Il arrive également qu’un nom naisse d’une erreur d’attribution, comme Winnti d’abord attribué par Kaspersky à une famille de logiciels malveillants, avant d’être repris pour désigner l’ensemble du groupe d’attaquants, malgré le fait que celui-ci utilise plusieurs outils différents.

Un cas qui illustre aussi la difficulté d’attribuer de façon certaine une attaque à un groupe : les hackers partagent des outils, s’imitent les uns les autres, et brouillent les pistes. La frontière entre un collectif, une campagne ou un simple outil est parfois ténue, et les analystes doivent souvent se contenter d’indices fragmentaires pour baptiser un nouvel acteur.

Harmoniser pour mieux comprendre

Face à la confusion, l’industrie a décidé d’agir. En juin 2025, Microsoft et CrowdStrike ont lancé un projet commun. Leur but : dresser une liste claire des différents noms utilisés pour plus de 80 groupes importants, afin que tout le monde puisse s’y retrouver. Google/Mandiant et Palo Alto Networks ont aussi rejoint l’initiative. Il ne s’agit pas d’imposer un seul nom, mais de permettre aux professionnels de la cybersécurité de mieux faire le lien entre les différents noms et de savoir plus facilement à qui ils ont affaire.

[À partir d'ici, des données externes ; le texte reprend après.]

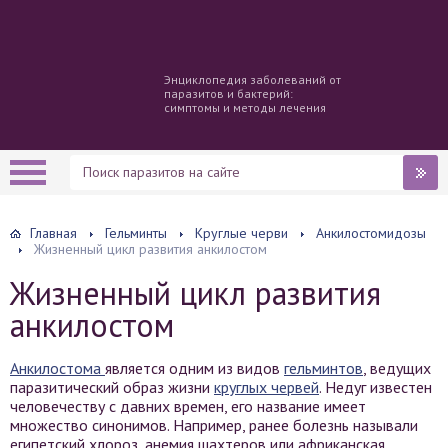
Энциклопедия заболеваний от
паразитов и бактерий:
симптомы и методы лечения
Главная
Гельминты
Круглые черви
Анкилостомидозы
Жизненный цикл развития анкилостом
Жизненный цикл развития
анкилостом
Анкилостома
является одним из видов
гельминтов
, ведущих
паразитический образ жизни
круглых червей
. Недуг известен
человечеству с давних времен, его название имеет
множество синонимов. Например, ранее болезнь называли
египетский хлороз, анемия шахтеров или африканская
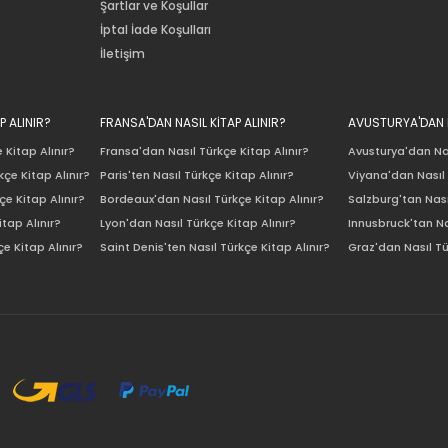
Şartlar ve Koşullar
İptal İade Koşulları
İletişim
P ALINIR?
FRANSA'DAN NASIL KİTAP ALINIR?
AVUSTURYA'DAN N
 Kitap Alınır?
Fransa'dan Nasıl Türkçe Kitap Alınır?
Avusturya'dan Nas
çe Kitap Alınır?
Paris'ten Nasıl Türkçe Kitap Alınır?
Viyana'dan Nasıl 
e Kitap Alınır?
Bordeaux'dan Nasıl Türkçe Kitap Alınır?
Salzburg'tan Nası
itap Alınır?
Lyon'dan Nasıl Türkçe Kitap Alınır?
Innusbruck'tan Na
e Kitap Alınır?
Saint Denis'ten Nasıl Türkçe Kitap Alınır?
Graz'dan Nasıl Tü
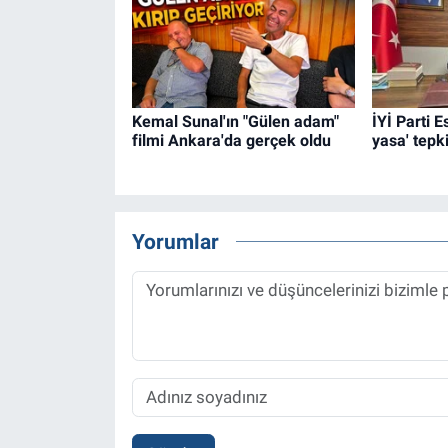
Kemal Sunal'ın "Gülen adam"
İYİ Parti 
filmi Ankara'da gerçek oldu
yasa' tepki
Yorumlar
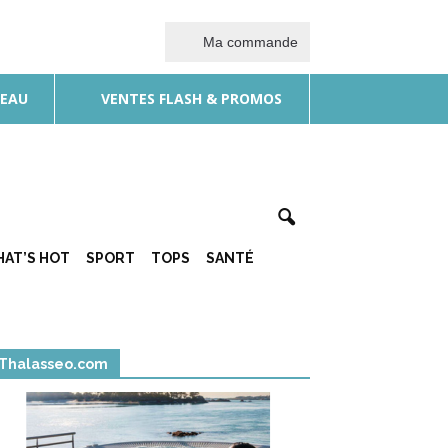
Ma commande
DEAU
VENTES FLASH & PROMOS
AT’S HOT
SPORT
TOPS
SANTÉ
Thalasseo.com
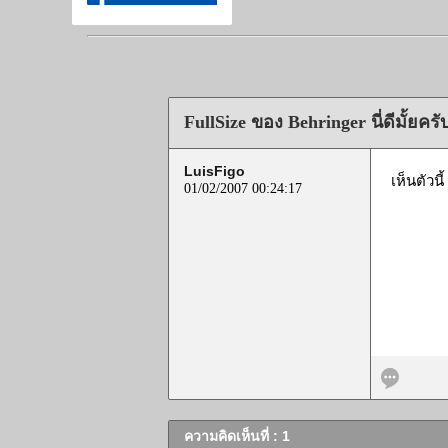
FullSize ของ Behringer นี่ดีมั้ยครั
LuisFigo
เห็นตัวนี
01/02/2007 00:24:17
ความคิดเห็นที่ : 1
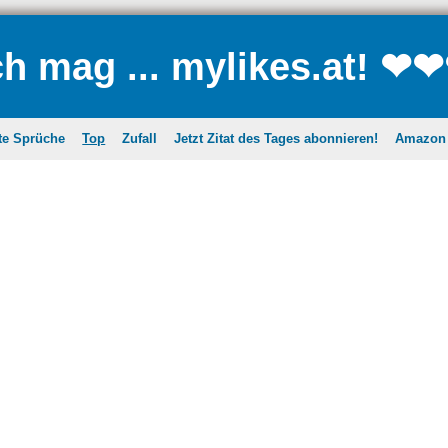
ch mag ... mylikes.at! ❤
te Sprüche
Top
Zufall
Jetzt Zitat des Tages abonnieren!
Amazon A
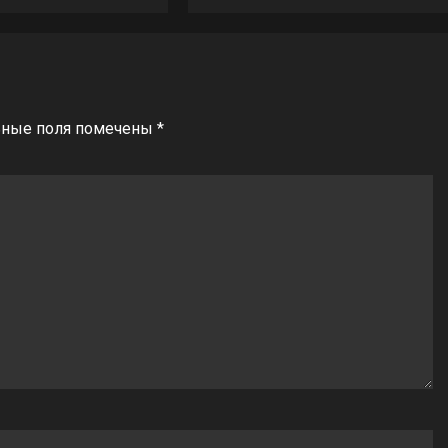
ьные поля помечены
*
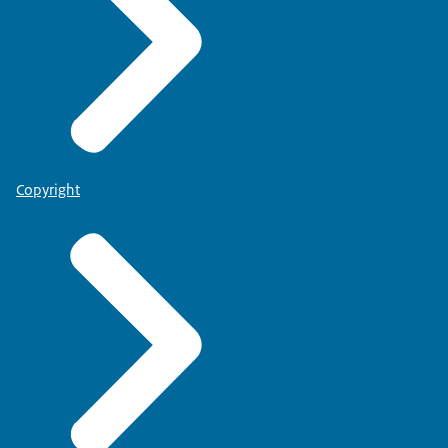
Copyright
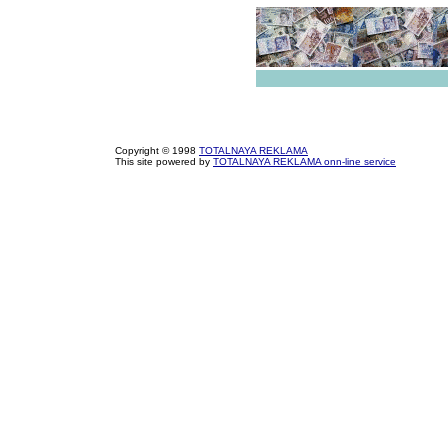
Copyright © 1998
TOTALNAYA REKLAMA
This site powered by
TOTALNAYA REKLAMA onn-line service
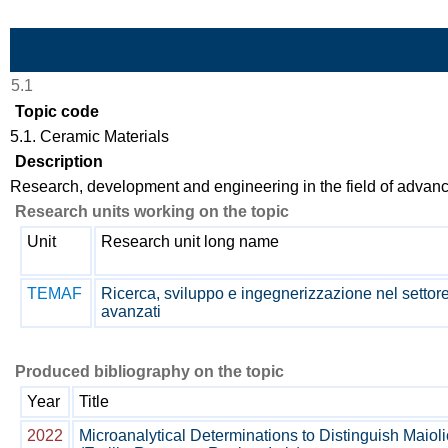
Skip to Main Content
5.1
Topic code
5.1. Ceramic Materials
Description
Research, development and engineering in the field of advan
Research units working on the topic
Unit
Research unit long name
TEMAF
Ricerca, sviluppo e ingegnerizzazione nel settore
avanzati
Produced bibliography on the topic
Year
Title
2022
Microanalytical Determinations to Distinguish Mai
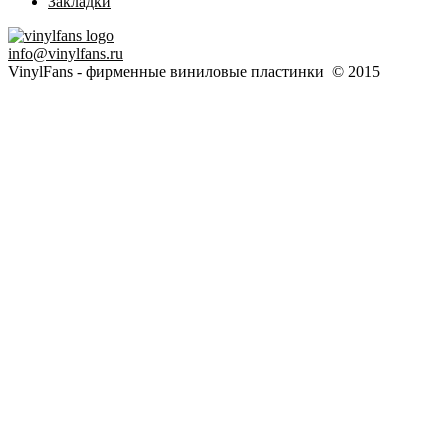
Закладки
info@vinylfans.ru
VinylFans - фирменные виниловые пластинки © 2015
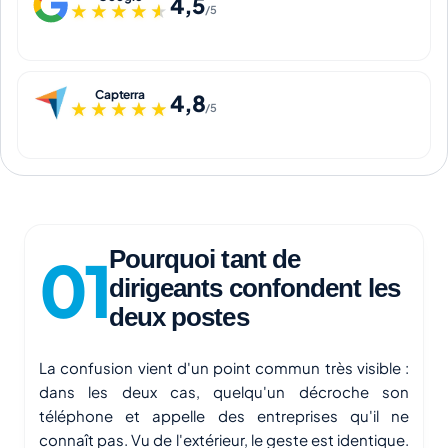
4,5
★★★★★
★★★★★
/5
Capterra
4,8
★★★★★
★★★★★
/5
Pourquoi tant de
dirigeants confondent les
deux postes
La confusion vient d'un point commun très visible :
dans les deux cas, quelqu'un décroche son
téléphone et appelle des entreprises qu'il ne
connaît pas. Vu de l'extérieur, le geste est identique.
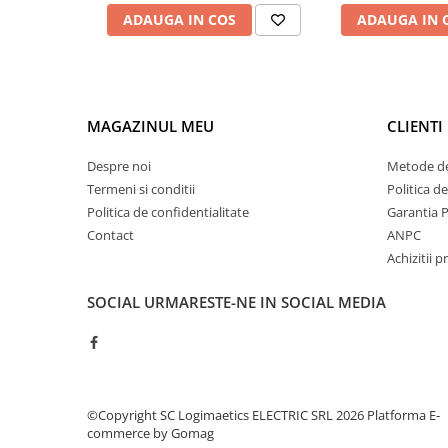
Controlere pentru automatizari
ADAUGA IN COS
ADAUGA IN 
Switch-uri si comunicatii
Convertizoare frecvenţă
Invertoare (Convertizoare)
Accesorii convertizoare frecventa
MAGAZINUL MEU
CLIENTI
Senzori
Despre noi
Metode de
Cabluri senzori
Termeni si conditii
Politica d
Politica de confidentialitate
Garantia 
Senzori inductivi
Contact
ANPC
Senzori optici
Achizitii p
Senzori presiune
SOCIAL
URMARESTE-NE IN SOCIAL MEDIA
Senzori temperatura
Întrerupt. autom. compacte
max.1600A
Intreruptoare automate compacte
Accesorii intreruptoare compacte
©Copyright SC Logimaetics ELECTRIC SRL 2026
Platforma E-
commerce by Gomag
Protectii cu fuzibili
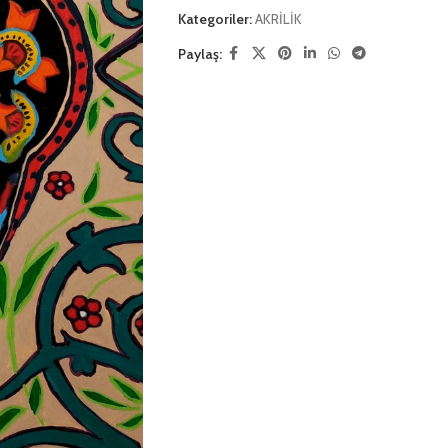
Kategoriler:
AKRİLİK
Paylaş:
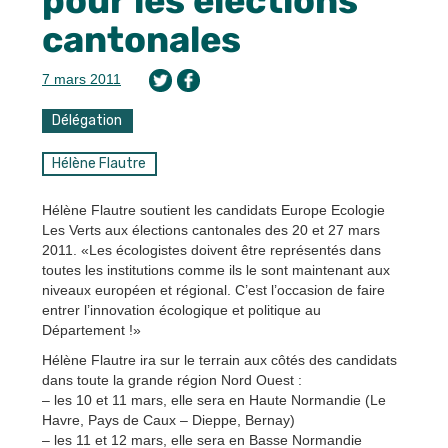
pour les élections
cantonales
7 mars 2011
Délégation
Hélène Flautre
Hélène Flautre soutient les candidats Europe Ecologie
Les Verts aux élections cantonales des 20 et 27 mars
2011. «Les écologistes doivent être représentés dans
toutes les institutions comme ils le sont maintenant aux
niveaux européen et régional. C’est l’occasion de faire
entrer l’innovation écologique et politique au
Département !»
Hélène Flautre ira sur le terrain aux côtés des candidats
dans toute la grande région Nord Ouest :
– les 10 et 11 mars, elle sera en Haute Normandie (Le
Havre, Pays de Caux – Dieppe, Bernay)
– les 11 et 12 mars, elle sera en Basse Normandie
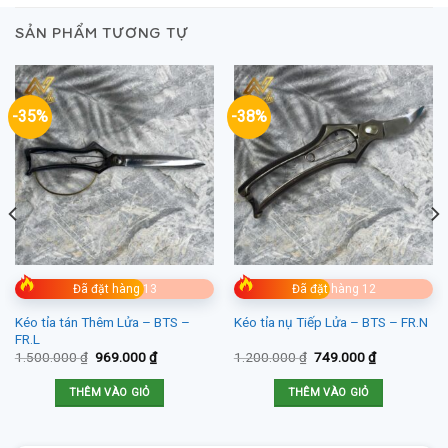
SẢN PHẨM TƯƠNG TỰ
-35%
-38%
Đã đặt hàng 13
Đã đặt hàng 12
Kéo tỉa tán Thêm Lửa – BTS –
Kéo tỉa nụ Tiếp Lửa – BTS – FR.N
FR.L
Giá
Giá
Giá
Giá
1.500.000
₫
969.000
₫
1.200.000
₫
749.000
₫
gốc
hiện
gốc
hiện
là:
tại
là:
tại
THÊM VÀO GIỎ
THÊM VÀO GIỎ
1.500.000 ₫.
là:
1.200.000 ₫.
là:
.
969.000 ₫.
749.000 ₫.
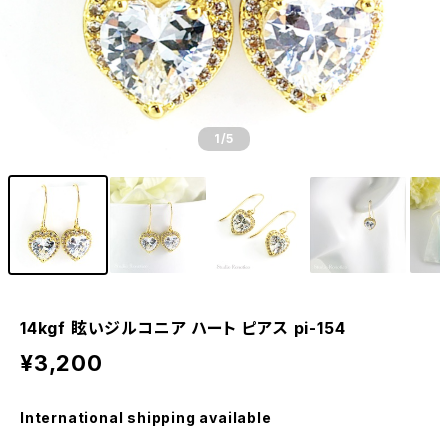
1
/5
14kgf 眩いジルコニア ハート ピアス pi-154
¥3,200
International shipping available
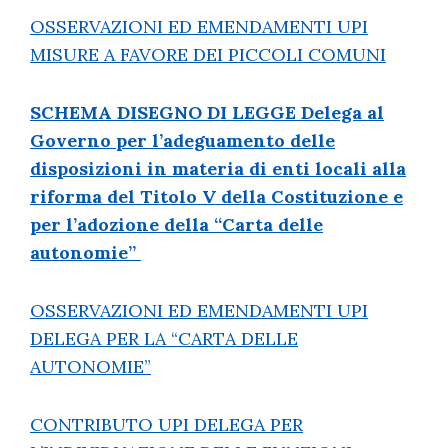
OSSERVAZIONI ED EMENDAMENTI UPI
MISURE A FAVORE DEI PICCOLI COMUNI
SCHEMA DISEGNO DI LEGGE Delega al
Governo per l’adeguamento delle
disposizioni in materia di enti locali alla
riforma del Titolo V della Costituzione e
per l’adozione della “Carta delle
autonomie”
OSSERVAZIONI ED EMENDAMENTI UPI
DELEGA PER LA “CARTA DELLE
AUTONOMIE”
CONTRIBUTO UPI DELEGA PER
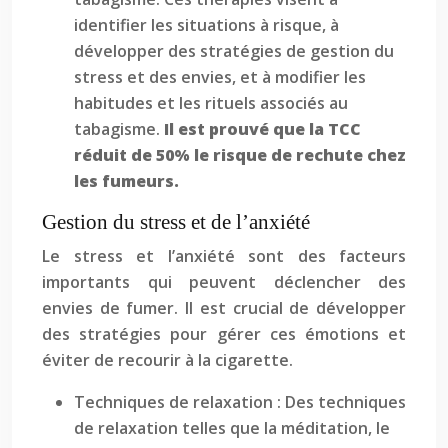
identifier les situations à risque, à
développer des stratégies de gestion du
stress et des envies, et à modifier les
habitudes et les rituels associés au
tabagisme.
Il est prouvé que la TCC
réduit de 50% le risque de rechute chez
les fumeurs.
Gestion du stress et de l’anxiété
Le stress et l’anxiété sont des facteurs
importants qui peuvent déclencher des
envies de fumer. Il est crucial de développer
des stratégies pour gérer ces émotions et
éviter de recourir à la cigarette.
Techniques de relaxation : Des techniques
de relaxation telles que la méditation, le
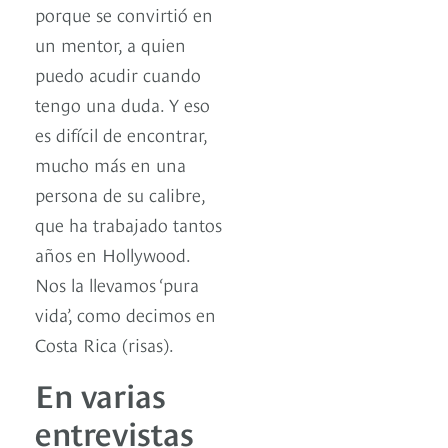
porque se convirtió en
un mentor, a quien
puedo acudir cuando
tengo una duda. Y eso
es difícil de encontrar,
mucho más en una
persona de su calibre,
que ha trabajado tantos
años en Hollywood.
Nos la llevamos ‘pura
vida’, como decimos en
Costa Rica (risas).
En varias
entrevistas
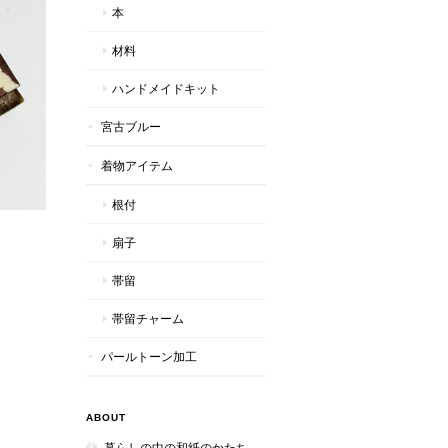
本
材料
ハンドメイドキット
宮古ブルー
着物アイテム
根付
扇子
帯留
帯留チャーム
パールトーン加工
ABOUT
暮らしの中の和紙のかたち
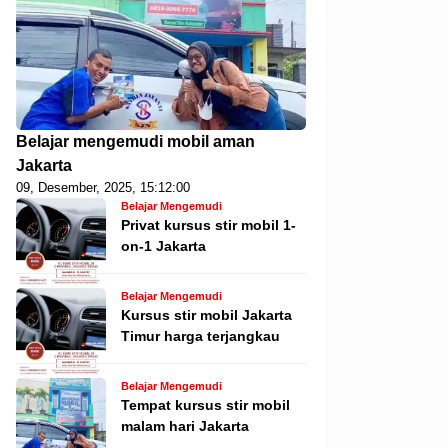
Belajar mengemudi mobil aman
Jakarta
09, Desember, 2025, 15:12:00
Belajar Mengemudi
Privat kursus stir mobil 1-
on-1 Jakarta
Belajar Mengemudi
Kursus stir mobil Jakarta
Timur harga terjangkau
Belajar Mengemudi
Tempat kursus stir mobil
malam hari Jakarta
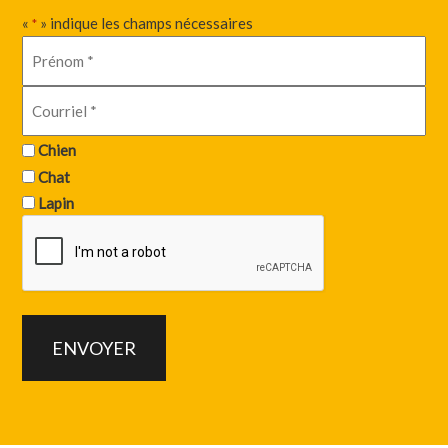
«
» indique les champs nécessaires
*
Chien
Chat
Lapin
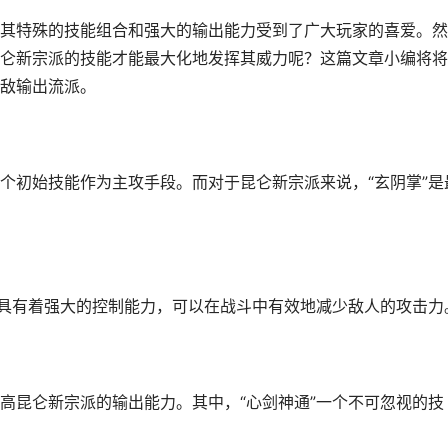
其特殊的技能组合和强大的输出能力受到了广大玩家的喜爱。然
仑新宗派的技能才能最大化地发挥其威力呢？这篇文章小编将将
敌输出流派。
个初始技能作为主攻手段。而对于昆仑新宗派来说，“玄阴掌”是
”具有着强大的控制能力，可以在战斗中有效地减少敌人的攻击力
高昆仑新宗派的输出能力。其中，“心剑神通”一个不可忽视的技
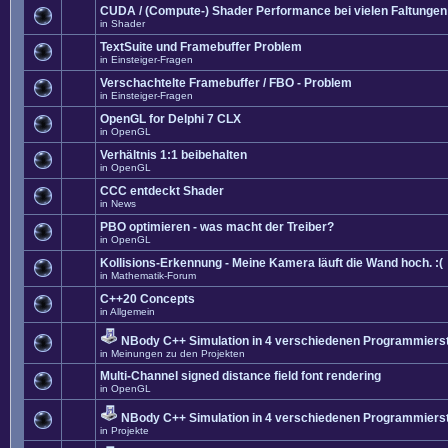
CUDA / (Compute-) Shader Performance bei vielen Faltungen
in
Shader
TextSuite und Framebuffer Problem
in
Einsteiger-Fragen
Verschachtelte Framebuffer / FBO - Problem
in
Einsteiger-Fragen
OpenGL for Delphi 7 CLX
in
OpenGL
Verhältnis 1:1 beibehalten
in
OpenGL
CCC entdeckt Shader
in
News
PBO optimieren - was macht der Treiber?
in
OpenGL
Kollisions-Erkennung - Meine Kamera läuft die Wand hoch. :(
in
Mathematik-Forum
C++20 Concepts
in
Allgemein
NBody C++ Simulation in 4 verschiedenen Programmierst
in
Meinungen zu den Projekten
Multi-Channel signed distance field font rendering
in
OpenGL
NBody C++ Simulation in 4 verschiedenen Programmierst
in
Projekte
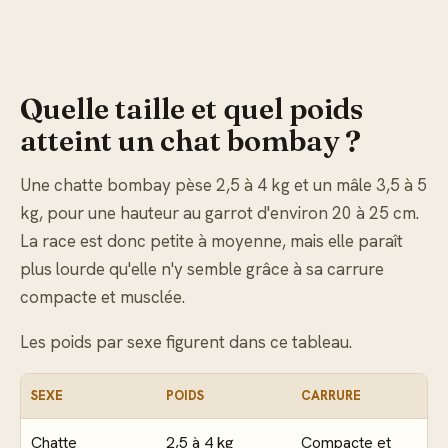
Quelle taille et quel poids
atteint un chat bombay ?
Une chatte bombay pèse 2,5 à 4 kg et un mâle 3,5 à 5
kg, pour une hauteur au garrot d'environ 20 à 25 cm.
La race est donc petite à moyenne, mais elle paraît
plus lourde qu'elle n'y semble grâce à sa carrure
compacte et musclée.
Les poids par sexe figurent dans ce tableau.
SEXE
POIDS
CARRURE
Chatte
2,5 à 4 kg
Compacte et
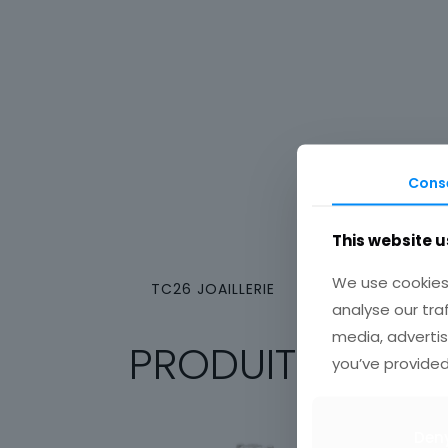
Cons
This website u
We use cookies 
TC26 JOAILLERIE
analyse our tra
media, advertis
PRODUITS SIMILA
you’ve provided
Den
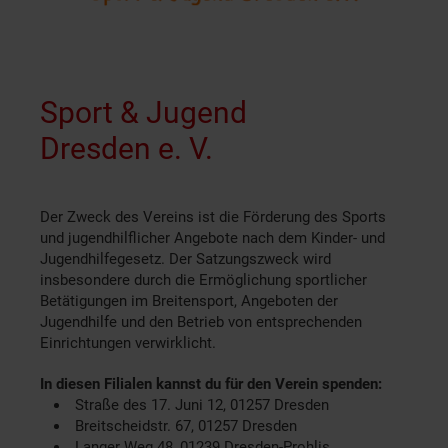
Sport & Jugend
Dresden e. V.
Der Zweck des Vereins ist die Förderung des Sports
und jugendhilflicher Angebote nach dem Kinder- und
Jugendhilfegesetz. Der Satzungszweck wird
insbesondere durch die Ermöglichung sportlicher
Betätigungen im Breitensport, Angeboten der
Jugendhilfe und den Betrieb von entsprechenden
Einrichtungen verwirklicht.
In diesen Filialen kannst du für den Verein spenden:
Straße des 17. Juni 12, 01257 Dresden
Breitscheidstr. 67, 01257 Dresden
Langer Weg 48, 01239 Dresden-Prohlis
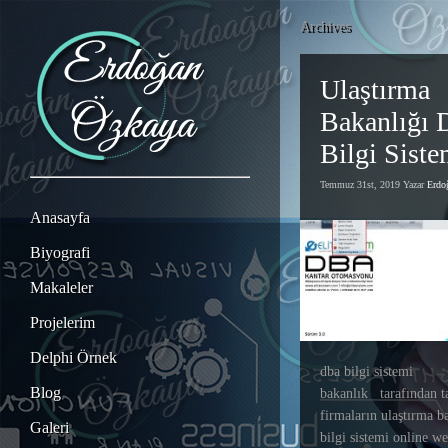
Archives
Ulaştırma
Bakanlığı 
Bilgi Siste
Temmuz 31st, 2019 Yazar
Erd
Anasayfa
Biyografi
Makaleler
Projelerim
Delphi Örnek
dba bilgi sistemi
Blog
bakanlık tarafından t
firmaların ulaştırma b
Galeri
bilgi sistemi online we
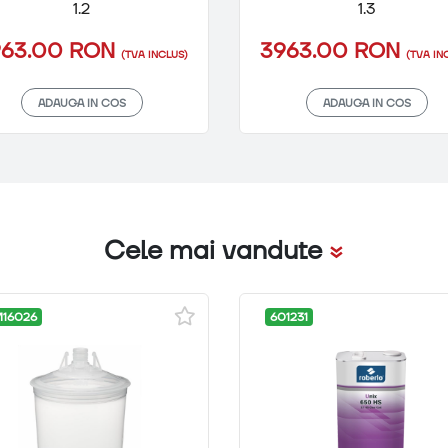
1.2
1.3
963.00 RON
3963.00 RON
(TVA INCLUS)
(TVA IN
ADAUGA IN COS
ADAUGA IN COS
Cele mai vandute
16026
601231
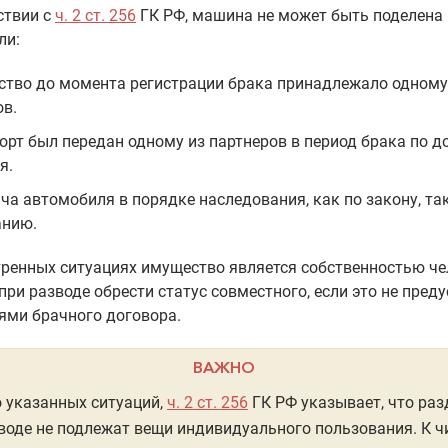
ствии с
ч. 2 ст. 256
ГК РФ, машина не может быть поделена 
ли:
тво до момента регистрации брака принадлежало одному
ов.
орт был передан одному из партнеров в период брака по д
я.
ча автомобиля в порядке наследования, как по закону, так
анию.
ренных ситуациях имущество является собственностью че
при разводе обрести статус совместного, если это не пред
ями брачного договора.
ВАЖНО
 указанных ситуаций,
ч. 2 ст. 256
ГК РФ указывает, что раз
воде не подлежат вещи индивидуального пользования. К ч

L’harmonisation complète reste donc un défi : la notion même de « groupe » évolue, et chaque société garde ses propres critères. Le choix d’un nom, loin d’être anodin, peut aussi avoir des implications sur la manière dont le public le perçoit : désigner un groupe d’espionnage iranien « Charming Kitten » ou le renseignement russe « Fancy Bear » n’est jamais neutre.

Derrière ce travail de nomination se joue en réalité une bataille d’influence dans le monde cyber où chaque société cherche à imposer ses conventions et à devenir la référence.